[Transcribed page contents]
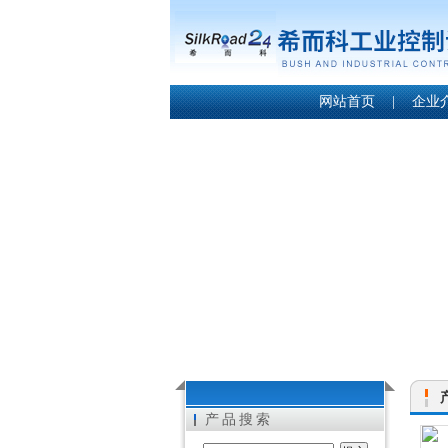
网站首页
|
企业
产品搜索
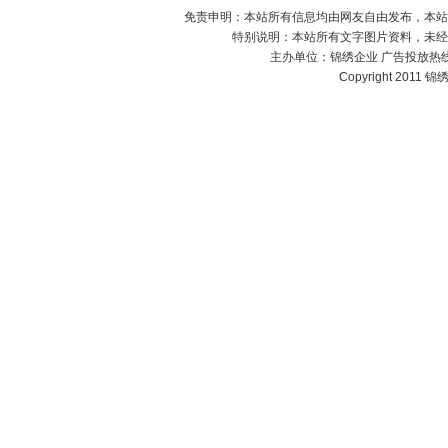
免责申明：本站所有信息均由网友自由发布，本站
特别说明：本站所有文字图片资料，未经
主办单位：
锦绣企业
广告投放热线：1
Copyright 2011 锦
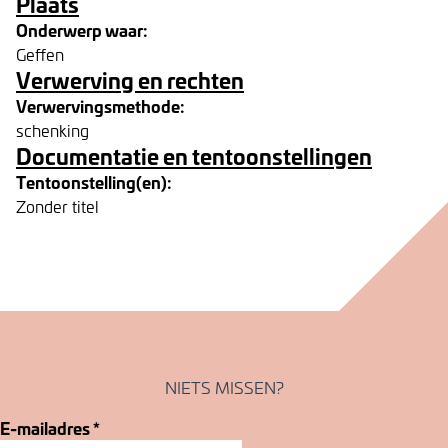
Plaats
Onderwerp waar:
Geffen
Verwerving en rechten
Verwervingsmethode:
schenking
Documentatie en tentoonstellingen
Tentoonstelling(en):
Zonder titel
NIETS MISSEN?
E-mailadres
*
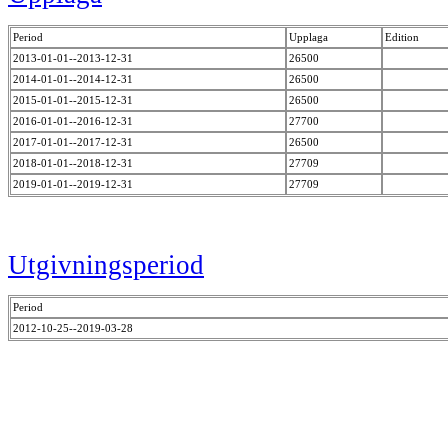
Period
Upplaga
Edition
2013-01-01--2013-12-31
26500
2014-01-01--2014-12-31
26500
2015-01-01--2015-12-31
26500
2016-01-01--2016-12-31
27700
2017-01-01--2017-12-31
26500
2018-01-01--2018-12-31
27709
2019-01-01--2019-12-31
27709
Utgivningsperiod
Period
2012-10-25--2019-03-28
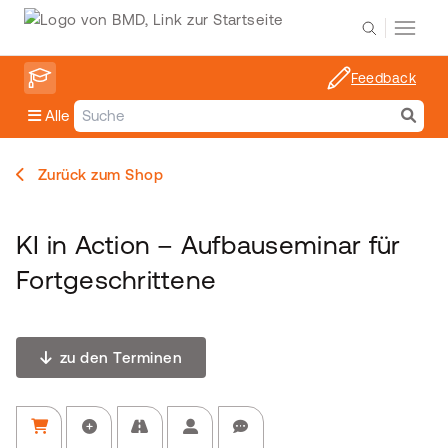
Feedback
Alle
Zurück zum Shop
KI in Action – Aufbauseminar für
Fortgeschrittene
zu den Terminen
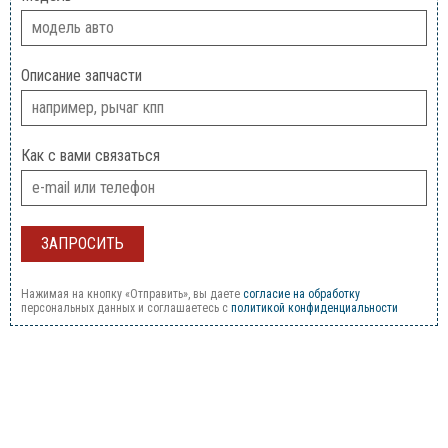
Описание запчасти
Как с вами связаться
Нажимая на кнопку «Отправить», вы даете
согласие на обработку
персональных данных и соглашаетесь c
политикой конфиденциальности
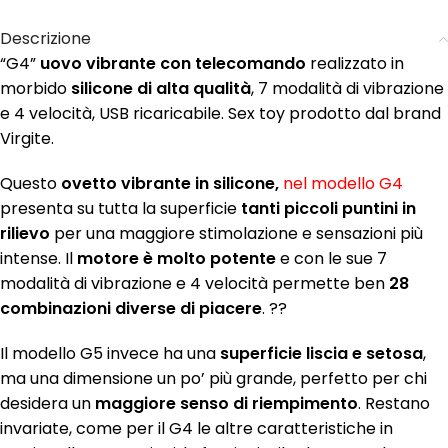
Descrizione
“G4”
uovo vibrante con telecomando
realizzato in
morbido
silicone di alta qualità
, 7 modalità di vibrazione
e 4 velocità, USB ricaricabile. Sex toy prodotto dal brand
Virgite.
Questo
ovetto vibrante in silicone,
nel modello G4
presenta su tutta la superficie
tanti piccoli puntini in
rilievo
per una maggiore stimolazione e sensazioni più
intense. Il
motore è molto potente
e con le sue 7
modalità di vibrazione e 4 velocità permette ben
28
combinazioni diverse di piacere
. ??
Il modello G5 invece ha una
superficie liscia e setosa
,
ma una dimensione un po’ più grande, perfetto per chi
desidera un
maggiore senso di riempimento
. Restano
invariate, come per il G4 le altre caratteristiche in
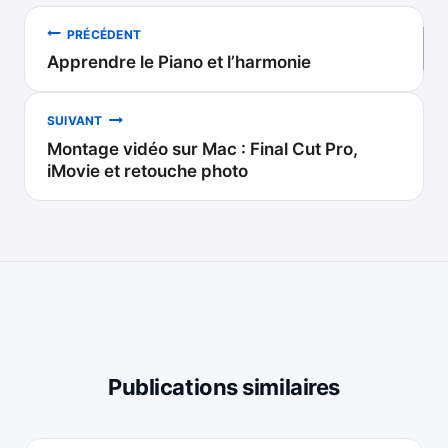
Navigation
PRÉCÉDENT
Apprendre le Piano et l’harmonie
de
l’article
SUIVANT
Montage vidéo sur Mac : Final Cut Pro,
iMovie et retouche photo
Publications similaires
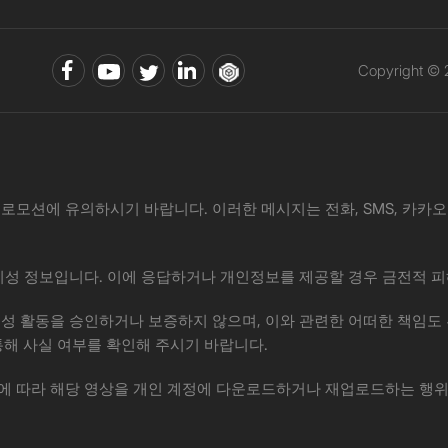
Copyright ©
로모션에 유의하시기 바랍니다. 이러한 메시지는 전화, SMS, 카카오톡, 
·사기성 정보입니다. 이에 응답하거나 개인정보를 제공할 경우 금전적 피
위 제안이나 사기성 활동을 승인하거나 보증하지 않으며, 이와 관련한 어떠한
통해 사실 여부를 확인해 주시기 바랍니다.
권법에 따라 해당 영상을 개인 계정에 다운로드하거나 재업로드하는 행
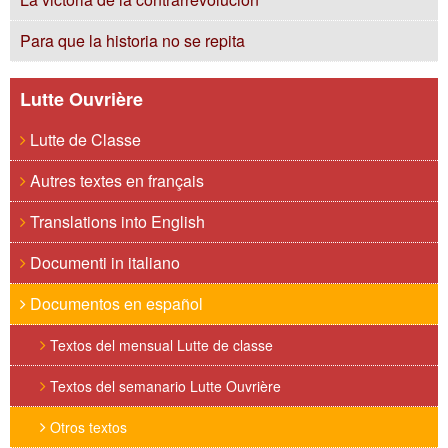
Para que la historia no se repita
Lutte Ouvrière
Lutte de Classe
Autres textes en français
Translations into English
Documenti in italiano
Documentos en español
Textos del mensual Lutte de classe
Textos del semanario Lutte Ouvrière
Otros textos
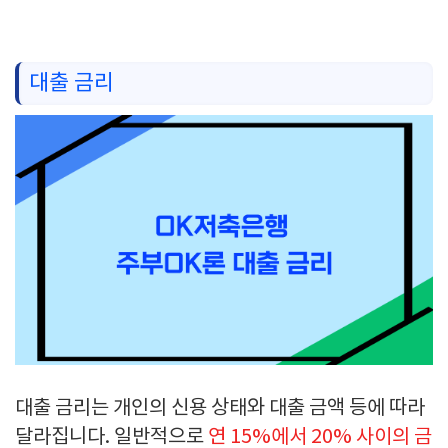
대출 금리
대출 금리는 개인의 신용 상태와 대출 금액 등에 따라
달라집니다. 일반적으로
연 15%에서 20% 사이의 금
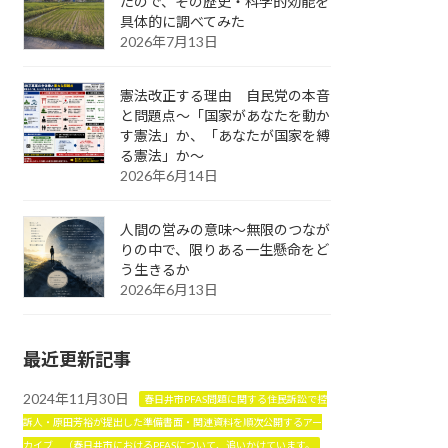
たので、その歴史・科学的効能を
具体的に調べてみた
2026年7月13日
憲法改正する理由 自民党の本音
と問題点～「国家があなたを動か
す憲法」か、「あなたが国家を縛
る憲法」か～
2026年6月14日
人間の営みの意味～無限のつなが
りの中で、限りある一生懸命をど
う生きるか
2026年6月13日
最近更新記事
2024年11月30日
春日井市PFAS問題に関する住民訴訟で控
訴人・原田芳裕が提出した準備書面・関連資料を順次公開するアー
カイブ （春日井市におけるPFASについて、追いかけています。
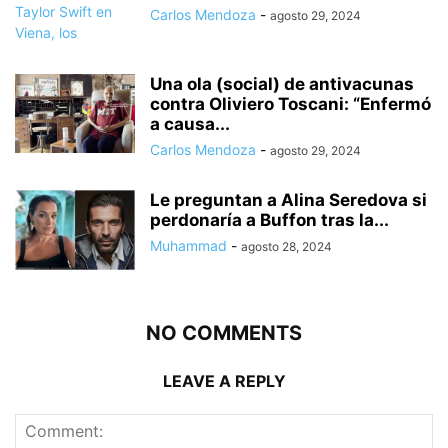
Carlos Mendoza
-
agosto 29, 2024
Una ola (social) de antivacunas
contra Oliviero Toscani: “Enfermó
a causa...
Carlos Mendoza
-
agosto 29, 2024
Le preguntan a Alina Seredova si
perdonaría a Buffon tras la...
Muhammad
-
agosto 28, 2024
NO COMMENTS
LEAVE A REPLY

* **PROBLEM TO SOLVE**
Lines containing the string "maggiore" are the ones to copy from the entries above.

* **OUTPUT OF THE EXERCISE**
per una maggiore stimolazione e sensazioni più
maggiore senso di riempimento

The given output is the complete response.